Please copy each line in the records below that contains the string "cookies".

*** EXTRACTED DATA ***

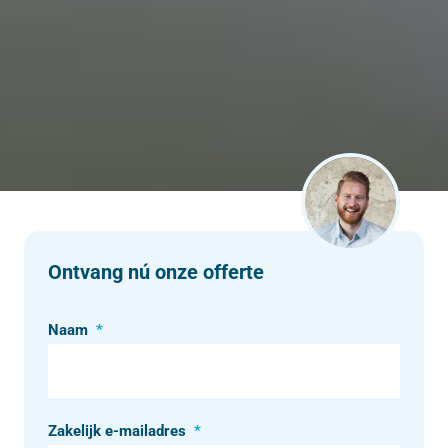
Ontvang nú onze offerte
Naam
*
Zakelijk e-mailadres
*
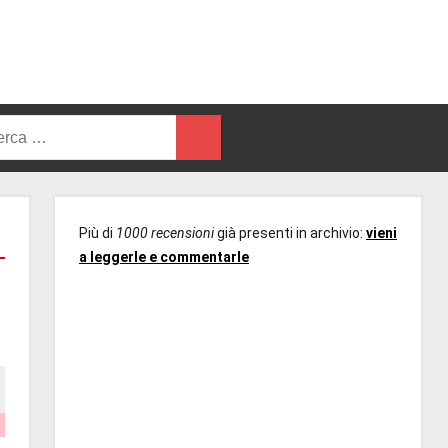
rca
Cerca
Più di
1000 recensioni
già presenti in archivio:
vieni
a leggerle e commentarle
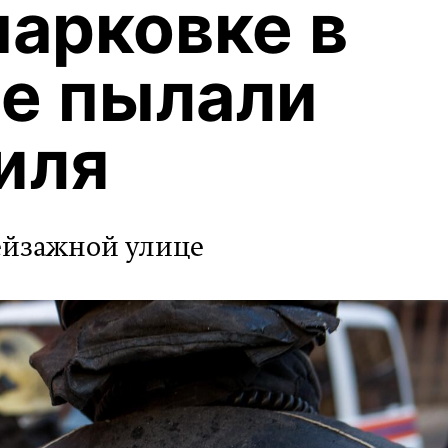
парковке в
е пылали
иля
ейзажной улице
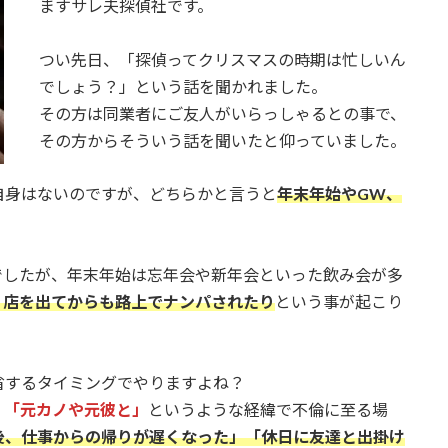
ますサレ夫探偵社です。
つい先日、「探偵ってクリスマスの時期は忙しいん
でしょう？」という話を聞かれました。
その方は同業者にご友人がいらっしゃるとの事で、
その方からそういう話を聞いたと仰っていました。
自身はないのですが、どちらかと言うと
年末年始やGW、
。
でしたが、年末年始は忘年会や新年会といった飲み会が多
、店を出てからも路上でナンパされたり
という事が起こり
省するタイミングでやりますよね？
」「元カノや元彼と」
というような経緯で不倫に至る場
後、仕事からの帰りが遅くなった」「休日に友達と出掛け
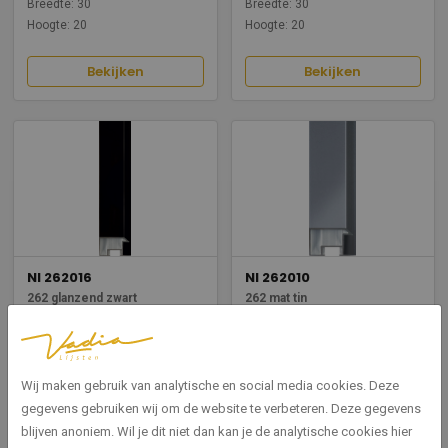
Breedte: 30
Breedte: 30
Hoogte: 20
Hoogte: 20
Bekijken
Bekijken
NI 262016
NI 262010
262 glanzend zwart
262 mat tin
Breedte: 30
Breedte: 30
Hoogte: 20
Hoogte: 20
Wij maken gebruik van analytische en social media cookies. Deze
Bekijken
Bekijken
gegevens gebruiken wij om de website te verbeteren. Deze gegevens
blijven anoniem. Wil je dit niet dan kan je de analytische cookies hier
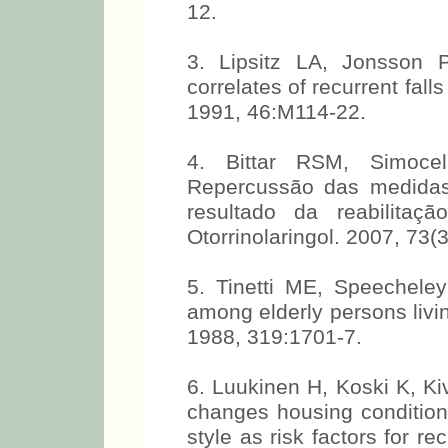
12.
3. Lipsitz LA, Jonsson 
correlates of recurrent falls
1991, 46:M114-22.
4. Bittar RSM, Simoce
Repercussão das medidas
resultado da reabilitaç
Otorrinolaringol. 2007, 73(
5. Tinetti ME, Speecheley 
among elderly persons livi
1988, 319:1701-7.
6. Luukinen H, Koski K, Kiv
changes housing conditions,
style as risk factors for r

***
*** EXTRACTED DATA ***

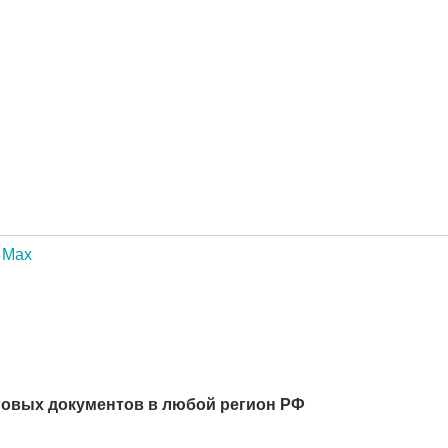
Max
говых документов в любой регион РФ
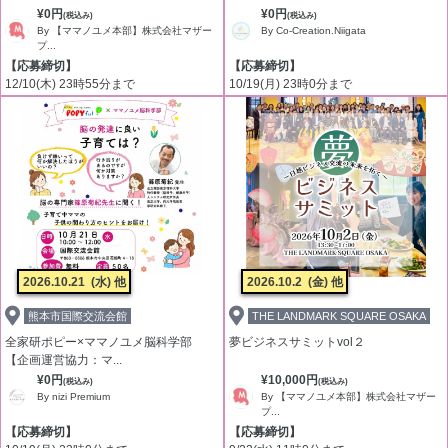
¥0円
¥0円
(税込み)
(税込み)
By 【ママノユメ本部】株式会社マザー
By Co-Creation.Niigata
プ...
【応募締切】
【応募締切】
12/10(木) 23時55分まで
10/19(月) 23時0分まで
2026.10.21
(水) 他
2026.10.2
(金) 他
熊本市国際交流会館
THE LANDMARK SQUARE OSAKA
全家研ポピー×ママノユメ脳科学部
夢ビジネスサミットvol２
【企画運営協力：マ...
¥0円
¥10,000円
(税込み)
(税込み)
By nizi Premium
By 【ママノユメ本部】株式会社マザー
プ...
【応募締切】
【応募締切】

***

**ANSWER TO THIS EXERCISE:**
Wij maken gebruik van analytische en social media cookies. Deze
blijven anoniem. Wil je dit niet dan kan je de analytische cookies hier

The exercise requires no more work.